- Activity: Only the number is wanted: how many lines in the data contain "been"?

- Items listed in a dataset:
┏━━
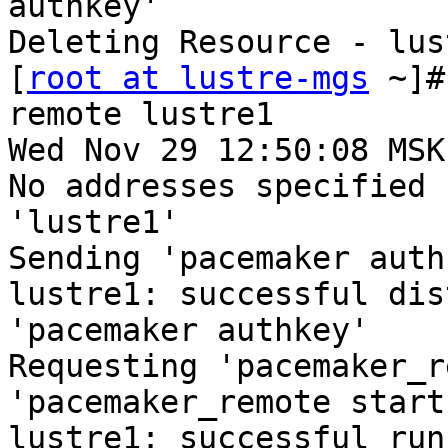
authkey'

Deleting Resource - lust
[
root at lustre-mgs
 ~]#
remote lustre1

Wed Nov 29 12:50:08 MSK
No addresses specified 
'lustre1'

Sending 'pacemaker auth
lustre1: successful dis
'pacemaker authkey'

Requesting 'pacemaker_r
'pacemaker_remote start
lustre1: successful run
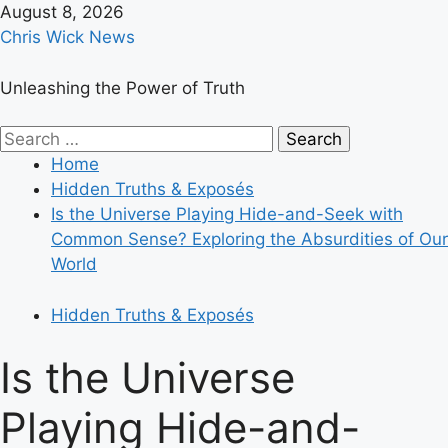
Skip
August 8, 2026
to
Chris Wick News
content
Unleashing the Power of Truth
Primary
Search
Menu
for:
Home
Hidden Truths & Exposés
Is the Universe Playing Hide-and-Seek with
Common Sense? Exploring the Absurdities of Our
World
Hidden Truths & Exposés
Is the Universe
Playing Hide-and-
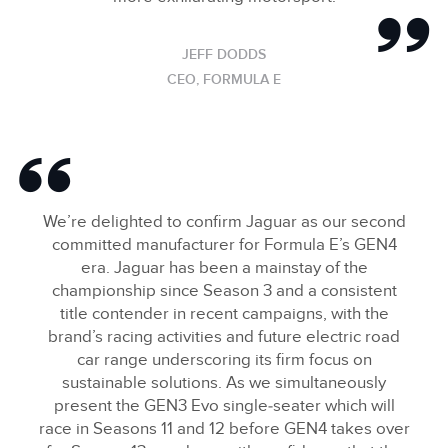
JEFF DODDS
CEO, FORMULA E
We’re delighted to confirm Jaguar as our second
committed manufacturer for Formula E’s GEN4
era. Jaguar has been a mainstay of the
championship since Season 3 and a consistent
title contender in recent campaigns, with the
brand’s racing activities and future electric road
car range underscoring its firm focus on
sustainable solutions. As we simultaneously
present the GEN3 Evo single‑seater which will
race in Seasons 11 and 12 before GEN4 takes over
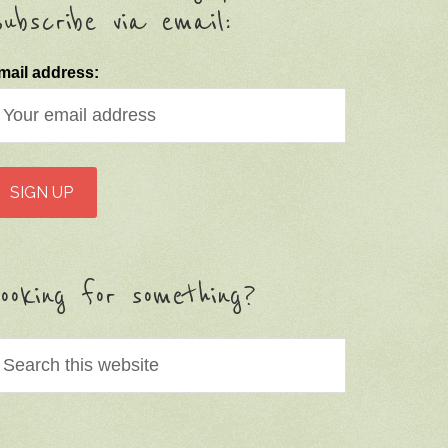
ubscribe via email:
mail address:
ooking for something?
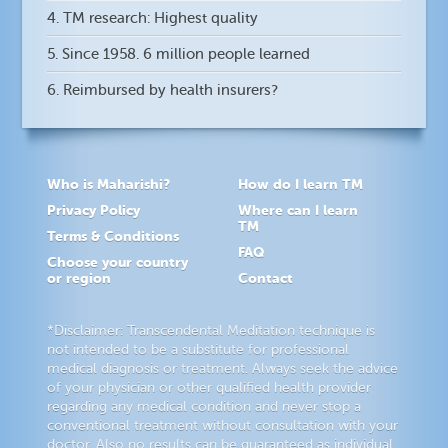
4. TM research: Highest quality
5. Since 1958. 6 million people learned
6. Reimbursed by health insurers?
Who is Maharishi?
How do I learn TM
Privacy Policy
Where can I learn
TM
Terms & Conditions
FAQ
Choose your country
or region
Contact
*Disclaimer: Transcendental Meditation technique is
not intended to be a substitute for professional
medical diagnosis or treatment. Always seek the advice
of your physician or other qualified health provider
regarding any medical condition and never stop a
conventional treatment without consultation with your
doctor. Also no results can be guaranteed as individual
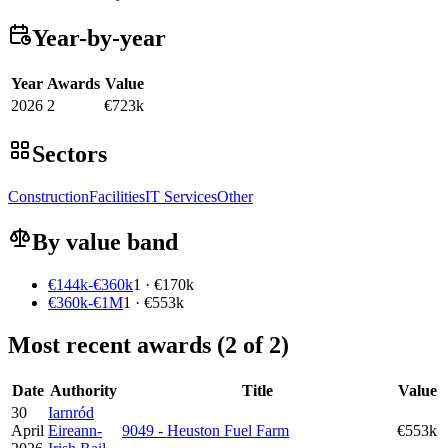
Year-by-year
Year
Awards
Value
2026
2
€723k
Sectors
Construction
Facilities
IT Services
Other
By value band
€144k-€360k
1 · €170k
€360k-€1M
1 · €553k
Most recent awards (2 of 2)
Date
Authority
Title
Value
30
Iarnród
April
Eireann-
9049 - Heuston Fuel Farm
€553k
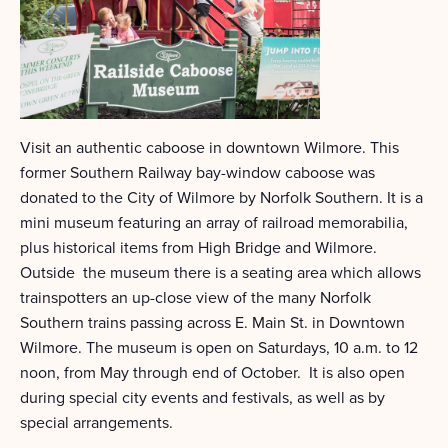
Visit an authentic caboose in downtown Wilmore. This
former Southern Railway bay-window caboose was
donated to the City of Wilmore by Norfolk Southern. It is a
mini museum featuring an array of railroad memorabilia,
plus historical items from High Bridge and Wilmore.
Outside the museum there is a seating area which allows
trainspotters an up-close view of the many Norfolk
Southern trains passing across E. Main St. in Downtown
Wilmore. The museum is open on Saturdays, 10 a.m. to 12
noon, from May through end of October. It is also open
during special city events and festivals, as well as by
special arrangements.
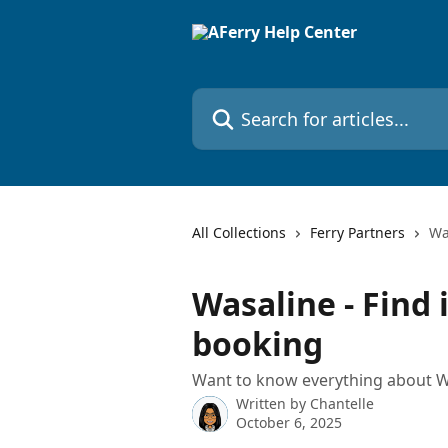
Skip to main content
Search for articles...
All Collections
Ferry Partners
Wa
Wasaline - Find
booking
Want to know everything about W
Written by
Chantelle
October 6, 2025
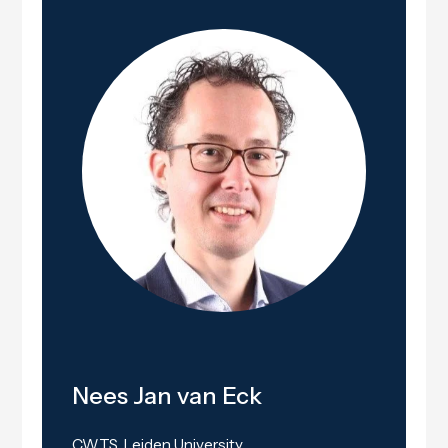
Nees Jan van Eck
CWTS, Leiden University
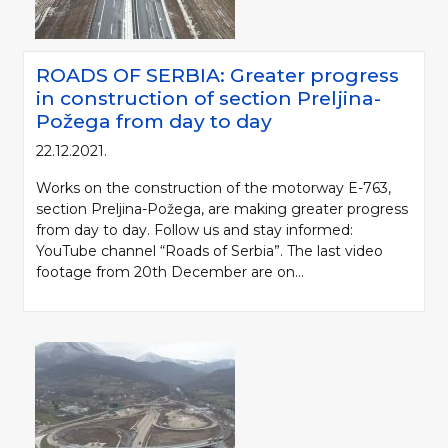
ROADS OF SERBIA: Greater progress
in construction of section Preljina-
Požega from day to day
22.12.2021.
Works on the construction of the motorway E-763,
section Preljina-Požega, are making greater progress
from day to day. Follow us and stay informed:
YouTube channel “Roads of Serbia”. The last video
footage from 20th December are on...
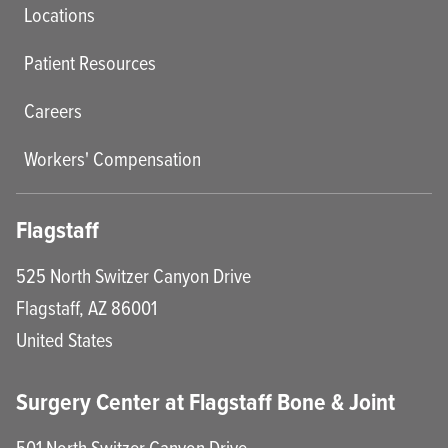
Locations
Patient Resources
Careers
Workers' Compensation
Flagstaff
525 North Switzer Canyon Drive
Flagstaff
,
AZ
86001
United States
Surgery Center at Flagstaff Bone & Joint
501 North Switzer Canyon Drive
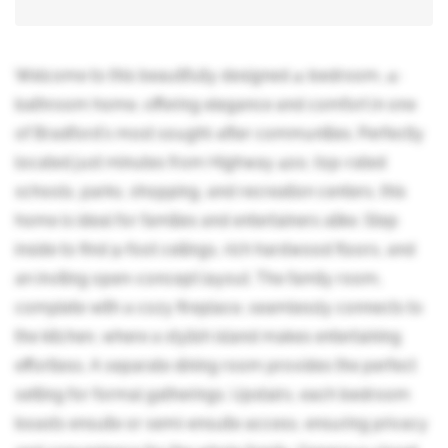
Welcome to this beautifully designed 4-bedroom, 4-
bathroom home, offering elegance and comfort in one
of Bradford's most sought-after communities. Perfectly
located just minutes from Highway 400, top-rated
schools, parks, shopping, and recreation centers, this
home is ideal for families and entertainers alike. Step
inside to find 9-foot ceilings, rich hardwood floors, and
an inviting open-concept layout. The family room,
complete with a cozy fireplace, seamlessly connects to
the kitchen, where a stylish island makes entertaining
effortless. A separate dining room provides the perfect
setting for formal gatherings. Upstairs, each bedroom
boasts ensuite or semi-ensuite access, ensuring privacy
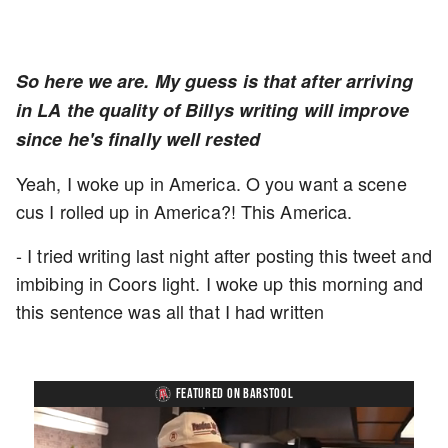
So here we are. My guess is that after arriving
in LA the quality of Billys writing will improve
since he's finally well rested
Yeah, I woke up in America. O you want a scene
cus I rolled up in America?! This America.
- I tried writing last night after posting this tweet and
imbibing in Coors light. I woke up this morning and
this sentence was all that I had written
FEATURED ON BARSTOOL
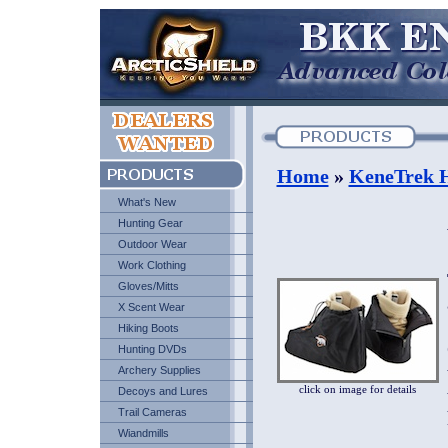
Home
»
KeneTrek H
What's New
Hunting Gear
Outdoor Wear
Work Clothing
Gloves/Mitts
X Scent Wear
Hiking Boots
Hunting DVDs
Archery Supplies
click on image for details
Decoys and Lures
Trail Cameras
Wiandmills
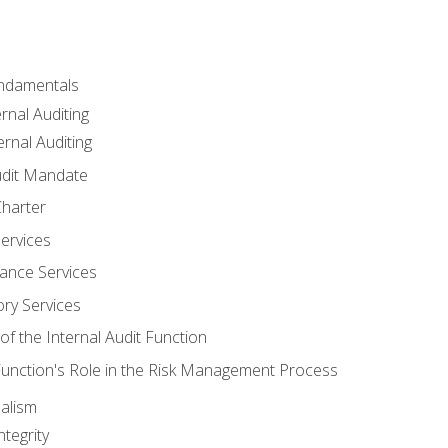
undamentals
rnal Auditing
rnal Auditing
udit Mandate
Charter
Services
ance Services
ory Services
f the Internal Audit Function
 Function's Role in the Risk Management Process
alism
tegrity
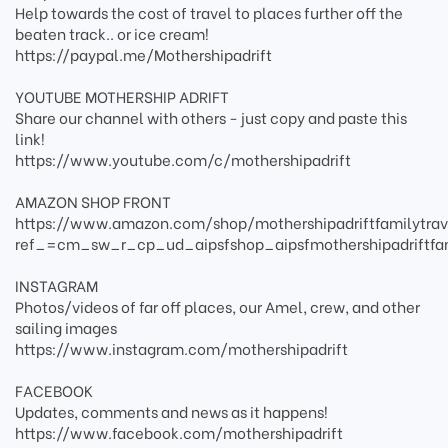
Help towards the cost of travel to places further off the
beaten track.. or ice cream!
https://paypal.me/Mothershipadrift
YOUTUBE MOTHERSHIP ADRIFT
Share our channel with others - just copy and paste this
link!
https://www.youtube.com/c/mothershipadrift
AMAZON SHOP FRONT
https://www.amazon.com/shop/mothershipadriftfamilytrav
ref_=cm_sw_r_cp_ud_aipsfshop_aipsfmothershipadriftfa
INSTAGRAM
Photos/videos of far off places, our Amel, crew, and other
sailing images
https://www.instagram.com/mothershipadrift
FACEBOOK
Updates, comments and news as it happens!
https://www.facebook.com/mothershipadrift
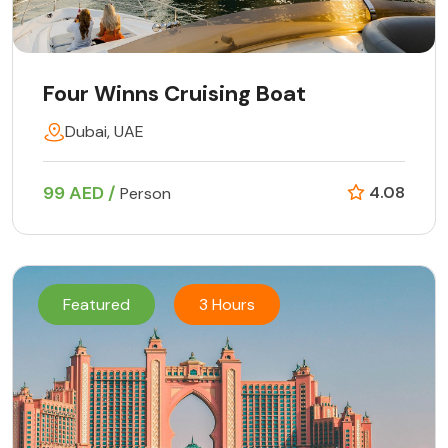
Four Winns Cruising Boat
Dubai, UAE
99 AED /
4.08
Person
Featured
3 Hours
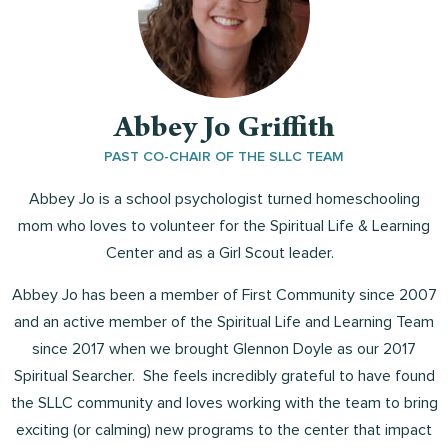
Abbey Jo Griffith
PAST CO-CHAIR OF THE SLLC TEAM
Abbey Jo is a school psychologist turned homeschooling
mom who loves to volunteer for the Spiritual Life & Learning
Center and as a Girl Scout leader.
Abbey Jo has been a member of First Community since 2007
and an active member of the Spiritual Life and Learning Team
since 2017 when we brought Glennon Doyle as our 2017
Spiritual Searcher. She feels incredibly grateful to have found
the SLLC community and loves working with the team to bring
exciting (or calming) new programs to the center that impact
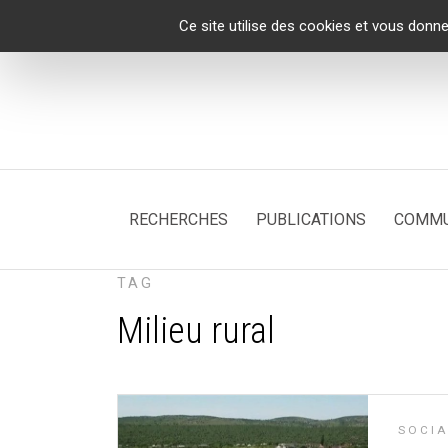
Panneau de gestion des cookies
Ce site utilise des cookies et vous donne
RECHERCHES
PUBLICATIONS
COMMU
TAG
Milieu rural
SOCIA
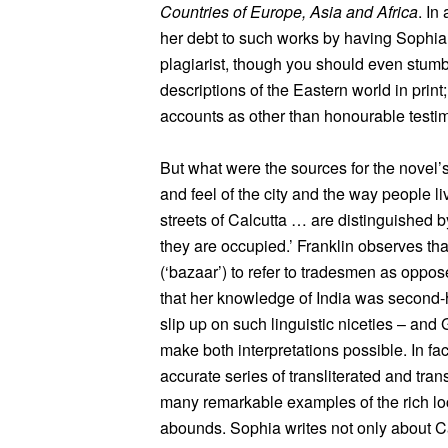
Countries of Europe, Asia and Africa
. In
her debt to such works by having Sophia 
plagiarist, though you should even stumb
descriptions of the Eastern world in prin
accounts as other than honourable testimo
But what were the sources for the novel’s
and feel of the city and the way people li
streets of Calcutta … are distinguished 
they are occupied.’ Franklin observes tha
(‘bazaar’) to refer to tradesmen as oppo
that her knowledge of India was second-h
slip up on such linguistic niceties – and 
make both interpretations possible. In fac
accurate series of transliterated and tra
many remarkable examples of the rich l
abounds. Sophia writes not only about 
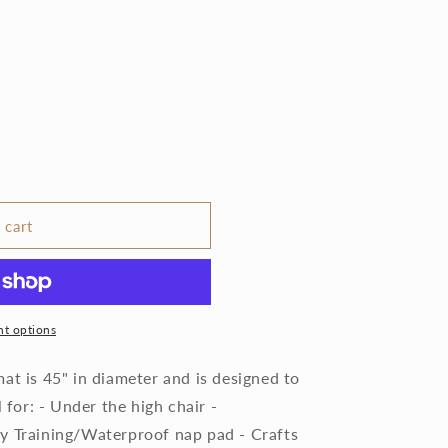
 cart
t options
at is 45" in diameter and is designed to
l for: - Under the high chair -
y Training/Waterproof nap pad - Crafts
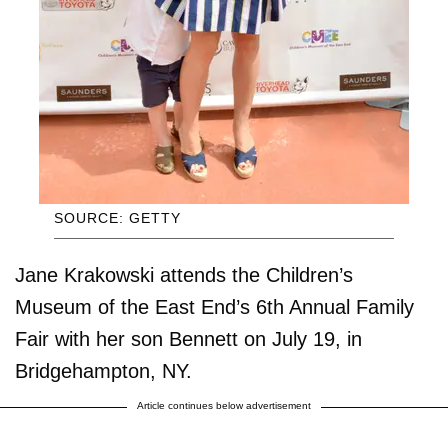
SOURCE: GETTY
Jane Krakowski attends the Children’s
Museum of the East End’s 6th Annual Family
Fair with her son Bennett on July 19, in
Bridgehampton, NY.
Article continues below advertisement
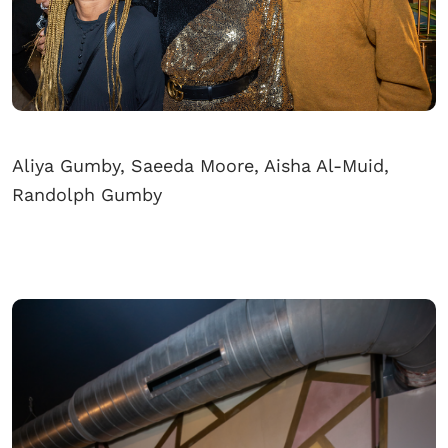
Aliya Gumby, Saeeda Moore, Aisha Al-Muid,
Randolph Gumby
┗━━
- Solution to this problem: 2